More Than a Miracle, having been distributed in the US by MGM, did get a DVD release courtesy of the Warner Archive.

Tuesday, April 20, 2021

As much of an acquired taste as My Sharona

A few months back, TCM had a one-night spotlight of the films of director Richard Lester. One that I hadn't blogged about before is The Knack... and How to Get It. Recently, I finally got around to watching it, so now you get the post on it.

Michael Crawford (yes, the guy who'd do Phantom of the Opera in the 1980s) plays Colin, a schoolteacher living in a London house that he probably inherited, since there's no good way that he could afford a house like that otherwise. Indeed, he can't afford it, which is why he's renting out rooms to people like Tolen (Ray Brooks), who doesn't use his given name.
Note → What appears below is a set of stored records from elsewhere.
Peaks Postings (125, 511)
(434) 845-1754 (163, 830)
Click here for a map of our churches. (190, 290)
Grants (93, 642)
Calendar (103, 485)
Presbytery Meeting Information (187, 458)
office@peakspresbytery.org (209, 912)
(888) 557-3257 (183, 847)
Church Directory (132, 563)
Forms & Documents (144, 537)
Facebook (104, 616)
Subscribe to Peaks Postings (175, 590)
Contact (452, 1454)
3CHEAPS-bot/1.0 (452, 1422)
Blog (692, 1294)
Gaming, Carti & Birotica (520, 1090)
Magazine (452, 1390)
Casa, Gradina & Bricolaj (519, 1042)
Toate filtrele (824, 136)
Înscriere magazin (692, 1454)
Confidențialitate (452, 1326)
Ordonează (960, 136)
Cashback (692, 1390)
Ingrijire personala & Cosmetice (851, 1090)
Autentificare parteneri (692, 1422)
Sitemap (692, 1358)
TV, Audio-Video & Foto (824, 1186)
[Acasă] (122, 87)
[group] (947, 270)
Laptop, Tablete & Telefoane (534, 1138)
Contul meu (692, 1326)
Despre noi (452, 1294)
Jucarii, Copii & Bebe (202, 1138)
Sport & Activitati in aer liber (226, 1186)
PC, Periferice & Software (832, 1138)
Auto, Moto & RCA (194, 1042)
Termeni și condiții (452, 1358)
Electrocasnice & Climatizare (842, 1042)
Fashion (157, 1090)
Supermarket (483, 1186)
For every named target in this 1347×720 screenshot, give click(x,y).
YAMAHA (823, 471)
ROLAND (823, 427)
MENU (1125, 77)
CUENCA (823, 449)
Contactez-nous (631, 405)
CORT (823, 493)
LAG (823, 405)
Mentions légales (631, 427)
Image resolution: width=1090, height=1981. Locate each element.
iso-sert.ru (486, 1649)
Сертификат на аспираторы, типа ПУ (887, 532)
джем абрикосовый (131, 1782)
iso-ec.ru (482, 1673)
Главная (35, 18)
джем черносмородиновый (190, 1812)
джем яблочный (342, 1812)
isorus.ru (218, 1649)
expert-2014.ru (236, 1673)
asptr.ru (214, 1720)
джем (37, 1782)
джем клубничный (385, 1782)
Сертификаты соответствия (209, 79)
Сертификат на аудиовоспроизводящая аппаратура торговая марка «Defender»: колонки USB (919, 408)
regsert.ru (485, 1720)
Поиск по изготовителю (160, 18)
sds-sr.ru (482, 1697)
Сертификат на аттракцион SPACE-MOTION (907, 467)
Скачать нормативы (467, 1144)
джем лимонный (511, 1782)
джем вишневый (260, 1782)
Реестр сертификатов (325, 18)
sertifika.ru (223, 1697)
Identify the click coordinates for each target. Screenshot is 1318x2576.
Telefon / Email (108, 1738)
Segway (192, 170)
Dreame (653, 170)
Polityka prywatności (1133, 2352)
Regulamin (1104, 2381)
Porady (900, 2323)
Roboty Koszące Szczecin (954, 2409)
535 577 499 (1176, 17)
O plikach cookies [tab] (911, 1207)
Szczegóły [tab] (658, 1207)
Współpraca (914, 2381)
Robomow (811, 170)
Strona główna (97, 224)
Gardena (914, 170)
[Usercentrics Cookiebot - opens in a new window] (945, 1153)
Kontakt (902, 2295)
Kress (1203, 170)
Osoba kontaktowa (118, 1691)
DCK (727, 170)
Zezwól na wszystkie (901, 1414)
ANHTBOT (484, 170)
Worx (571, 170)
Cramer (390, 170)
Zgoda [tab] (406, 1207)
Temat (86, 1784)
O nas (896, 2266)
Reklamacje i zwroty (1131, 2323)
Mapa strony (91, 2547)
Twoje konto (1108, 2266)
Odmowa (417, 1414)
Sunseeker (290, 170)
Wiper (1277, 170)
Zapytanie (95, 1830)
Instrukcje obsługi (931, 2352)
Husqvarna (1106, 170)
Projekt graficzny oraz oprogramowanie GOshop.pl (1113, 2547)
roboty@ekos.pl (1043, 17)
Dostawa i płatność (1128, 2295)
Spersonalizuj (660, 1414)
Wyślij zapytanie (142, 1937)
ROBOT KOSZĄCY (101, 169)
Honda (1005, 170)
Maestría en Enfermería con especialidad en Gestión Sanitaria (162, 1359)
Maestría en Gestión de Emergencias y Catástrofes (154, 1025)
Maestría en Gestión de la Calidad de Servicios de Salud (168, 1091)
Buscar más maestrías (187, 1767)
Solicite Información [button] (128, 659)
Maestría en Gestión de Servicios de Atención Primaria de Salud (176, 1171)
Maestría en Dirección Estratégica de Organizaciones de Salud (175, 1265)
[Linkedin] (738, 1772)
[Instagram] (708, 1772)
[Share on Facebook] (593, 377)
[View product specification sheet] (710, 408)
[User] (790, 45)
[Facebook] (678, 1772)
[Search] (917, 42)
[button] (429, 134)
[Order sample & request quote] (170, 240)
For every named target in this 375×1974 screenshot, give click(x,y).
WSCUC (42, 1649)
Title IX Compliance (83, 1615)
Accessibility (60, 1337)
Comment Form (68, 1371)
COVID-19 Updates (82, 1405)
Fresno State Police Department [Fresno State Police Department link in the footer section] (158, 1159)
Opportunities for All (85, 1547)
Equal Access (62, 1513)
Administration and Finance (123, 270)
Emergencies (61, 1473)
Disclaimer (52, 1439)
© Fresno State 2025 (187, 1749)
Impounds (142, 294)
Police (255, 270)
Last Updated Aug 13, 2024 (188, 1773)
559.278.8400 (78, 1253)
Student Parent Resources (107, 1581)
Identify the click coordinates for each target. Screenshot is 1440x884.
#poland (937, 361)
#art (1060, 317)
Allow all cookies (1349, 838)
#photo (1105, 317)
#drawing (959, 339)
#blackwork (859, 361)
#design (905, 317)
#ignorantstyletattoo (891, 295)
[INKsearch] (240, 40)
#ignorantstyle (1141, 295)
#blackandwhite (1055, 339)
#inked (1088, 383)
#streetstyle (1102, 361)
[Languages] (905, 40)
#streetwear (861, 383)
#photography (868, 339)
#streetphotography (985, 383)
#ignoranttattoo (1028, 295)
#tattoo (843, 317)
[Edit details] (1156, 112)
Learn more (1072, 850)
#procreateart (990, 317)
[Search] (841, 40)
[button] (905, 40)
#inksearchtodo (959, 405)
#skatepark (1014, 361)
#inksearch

Tolen has a string of women coming to his room one after the other while he makes love to them. Colin isn't thrilled with this, as he thinks he should be able to get women too. Perhaps Tolen can teach him.

There's another empty room to let in the house, and a la Charles Coburn in The More the Merrier, young Tom (Donal Donnelly) walks in through the window and decides on the spot to rent the room for himself. However, he doesn't like Colin's furniture, or the color of the walls, so Tom takes it upon himself to change these, blocking the front door with the furniture, among other things. Now, I don't understand why Colin would keep Tom around in a situation like this, but whatever. Don't pay attention to the plot.

Meanwhile, coming into London for the first time is Nancy (Rita Tushingham), looking for the YWCA probably because it's fun to stay there. Again, you'd think she'd have looked up the address of the YWCA before she left for London, and then figured out which bus to take to get there. Instead, she just randomly starts asking strangers, who probably shouldn't have any better idea where the YWCA is in such a big city. The movie keep going back and forth between Nancy's subplot and the three guys, but you know the two are going to converge eventually.

When Nancy meets up with the guys, Tolen immediately starts putting the moves on her although Colin thinks he should have first dibs, especially since it's his house and Tolen has enough women already. Tom has more sympathy for Colin than Tolen. The fact that you can probably guess which two are going to wind up together doesn't help.

There are a lot of problems with The Knack... and How to Get It, starting with the fact that the movie isn't really about the nominal plot. Instead, like The Bed-Sitting Room, it's more of an absurdist comedy. Richard Lester, who directed, had already made It's Trad, Dad! and A Hard Day's Night, which both play with our perceptions and in the case of the former, really break the fourth wall. But this time around, it doesn't work.

The plot holes, if you actually pay attention to the plot, don't help either. Nancy is unbelievably stupid, while Tolen is such a dick that you can't help but wonder why Colin didn't evict him long ago. Whole sections run on too long (even though the movie is only 84 minutes), the the humor isn't that funny.

But perhaps I'm not of the right generation to enjoy this one, and those who enjoy Mod London will. (On the other hand, I liked Georgy Girl and Bedazzled, for example.) So watch and judge for yourself.